1. Dunia Ariel

424 63 69
                                    


"Satu, dua, tiga. Ok, shoot terakhir!"

Sebelum kembali mengambil pose sang model, Ariel lebih dulu melihat hasil bidikan sebelumnya. Foto gadis cantik dengan Strapless Off-Shoulder Dress kini tengah Ariel pindai.

"Cowoknya, siapa sih, nih, cewek? Cakep bener. Mana berani banget lagi bayar mahal gue," kata Ariel pelan.

"Kak Ariel, foto terakhir boleh sambil gendong kucing, kan?" Sang model berteriak.

"Boleh, terserah elo," balas Ariel lantas kembali siap untuk memotret sang gadis.

Pemotretan itu dilakukan di rumah si gadis. Setelah menghabiskan waktu kurang lebih dua jam, Ariel pamit dan berjanji beberapa hari kemudian akan mengirimkan foto yang dimaui kliennya itu.

"Nggak mau ngopi dulu, Kak Ariel?" tawar gadis yang masih duduk di bangku SMA itu.

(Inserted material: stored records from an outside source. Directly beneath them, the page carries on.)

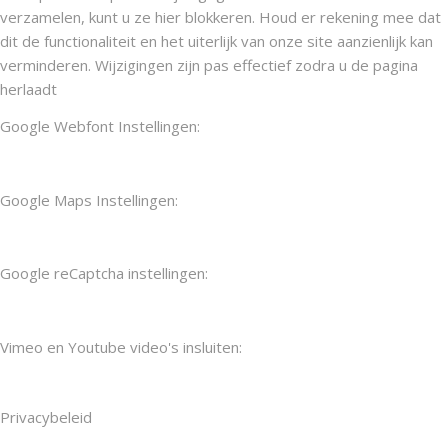
verzamelen, kunt u ze hier blokkeren. Houd er rekening mee dat
dit de functionaliteit en het uiterlijk van onze site aanzienlijk kan
verminderen. Wijzigingen zijn pas effectief zodra u de pagina
herlaadt
Google Webfont Instellingen:
Google Maps Instellingen:
Google reCaptcha instellingen:
Vimeo en Youtube video's insluiten:
Privacybeleid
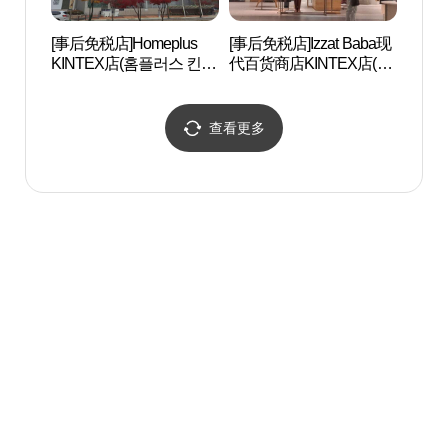
[事后免税店]Homeplus
[事后免税店]Izzat Baba现
京畿
KINTEX店(홈플러스 킨텍
代百货商店KINTEX店(아
(고양
스점)
이잗바바 현대백화점 킨
텍스점)
查看更多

"No, thanks. Gue mau jemput pacar gue takut telat. Bye, Lun!" teriak Ariel dari atas motornya.

Padahal itu semua hanya alasan Ariel, dia sebenarnya tidak pernah menolak ajakan ngopi, hanya saja gadis yang mengajaknya kini sudah punya kekasih. Ariel malas berurusan dengan cewek yang udah punya pawang.

Meninggalkan kediaman kliennya, Ariel bertandang ke kedai kopi milik kawannya. Ia biasa melepas penat di sana setelah lelah bekerja.

"Shal, gue mau nyanyi, ya!" teriak Ariel pada Shaline sang pemilik kedai kopi. Gadis itu tengah berada di balik meja kasir.

"Jangan sekarang, Riel. Bentar lagi ashar. Abis ashar aja," sahut Shaline membuat Ariel ingat akan sesuatu.

"Mampus, si mamah, kan, minta dijemput. Kenapa gue bisa lupa," pekik Ariel lantas menyeruput hingga habis kopinya lalu pamit pergi pada Shaline.

Ariel melajukan mobilnya dengan kecepatan tinggi menuju masjid di mana sang mama sedang menghadiri kajian.

"Jam dua jemput Mamah, ya, A. Jangan telat, loh."

Suara mamah jadi terngiang-ngiang di telinga Ariel. Boro jam dua, ini udah jam tiga, Riel. Elo kenapa bebel banget, sih?

Ariel terus-menerus mengutuk dirinya hingga ia sampai di masjid yang dituju. Namun, sayang seribu sayang, kajian telah selesai dari satu jam yang lalu, ada pun masjid ramai sebab orang-orang sedang bersiap untuk salat Ashar.

"Si mamah balik sama siapa, ya?" gumam Ariel sembari mengutak-atik layar ponsel berniat menelepon Danish, sang adik.

"Mamah udah pulang, A. Dianter sama teteh-teteh cantik. Aa, sih, kelamaan!" Danish bersungut-sungut merespon tanya Ariel soal keberadaan mamahnya.

"Bilang ke mamah, maafin Aa gitu, ya. Aa pulang bentar lagi. Nanti ku Aa dibeliin red velvet," ujar Ariel membujuk adiknya.

"Si mamah sama aku nggak suka red velvet, da. Beliin hape baru, mah, baru aku mau," balas Danish membuat Ariel berdecak.

"Sekolah dulu yang bener, ah. Hape mulu kamu, mah. Katanya mau jadi pengusaha sukses kayak Abang Alka. Sekolah yang bener, ya. Udah, assalamu'alaikum," kata Ariel memutus sepihak telepon pada adiknya itu.

Pria berusia dua puluh lima tahun itu lega ternyata sang mama sudah ada di rumah. Maka untuk selanjutnya, Ariel pergi ke rumah Kania, gadis incarannya yang akan dia tembak hari ini.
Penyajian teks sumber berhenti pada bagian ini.